In some places elaborate health spas and recreation areas have been developed around the hot-spring areas. The cooling of magma, even though it is relatively close to the surface is such a slow process that probably in terms of human history, it may be considered to supply a source of heat indefinitely.

Temperatures in the earth rise with increasing depth at about 0.56°C per 30 m depth. Thus if a well is drilled at a place where the average surface temperature is say 15.6°C a temperature of 100°C would be expected at about 4500 m depth. Many wells are drilled in excess of 6000 m and temperatures far above the boiling point of water are encountered.

Thermal energy is stored both in the solid rocks and in water and steam filling the pore spaces and fractures. The water and steam serve to transmit the heat from the rocks to a well and then to the surface.

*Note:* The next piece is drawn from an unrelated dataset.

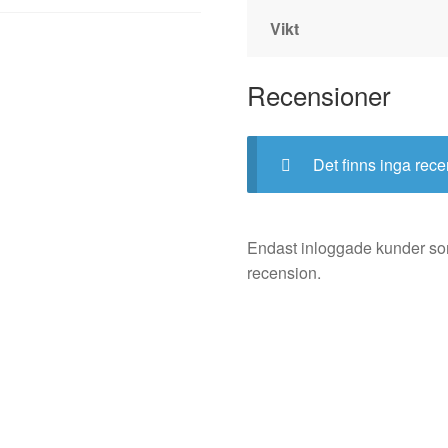
Vikt
Recensioner
Det finns inga rece
Endast inloggade kunder so
recension.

In a geothermal system water also serves as the medium by which heat is transmitted from a deep igneous source to a geothermal reservoir at a depth shallow enough to be tapped by drilling. Geothermal reservoirs are located in the upward flowing part of a water – convective system. Rainwater percolates underground and reaches a depth where it is heated as it comes into contact with the hot rocks.

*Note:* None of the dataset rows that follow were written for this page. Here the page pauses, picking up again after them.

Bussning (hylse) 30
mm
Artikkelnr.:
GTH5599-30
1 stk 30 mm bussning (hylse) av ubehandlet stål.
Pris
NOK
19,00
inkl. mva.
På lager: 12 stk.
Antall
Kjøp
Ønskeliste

On getting heated, the water expands and moves upward in a convective system. If this upward movement is unrestricted the water will be dissipated at the surface as hot springs; but if such upward movement is prevented, trapped by an impervious layer the geothermal energy accumulates, and becomes a geothermal reservoir.

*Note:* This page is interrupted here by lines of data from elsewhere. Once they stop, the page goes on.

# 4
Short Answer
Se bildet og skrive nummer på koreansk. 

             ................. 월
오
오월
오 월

Until recently it was believed that the water in a geothermal system was derived mainly from water given off by the cooling of magma below the surface. Later studies have revealed that most of the water is from surface precipitation, with not more than 5 per cent from the cooling magma.

Production of electric power is the most important application of geothermal energy. A geothermal plant can provide a cheap and reliable supply of electrical energy. Geothermal power is nearly pollution free and there is little resource depletion.

Geothermal power is a significant source of electricity in New Zealand and has been furnishing electricity to parts of Italy. Geothermal installations at the Geysers in northern California have a capacity of 550 megawatts, enough to supply the power needs of the city of San Francisco.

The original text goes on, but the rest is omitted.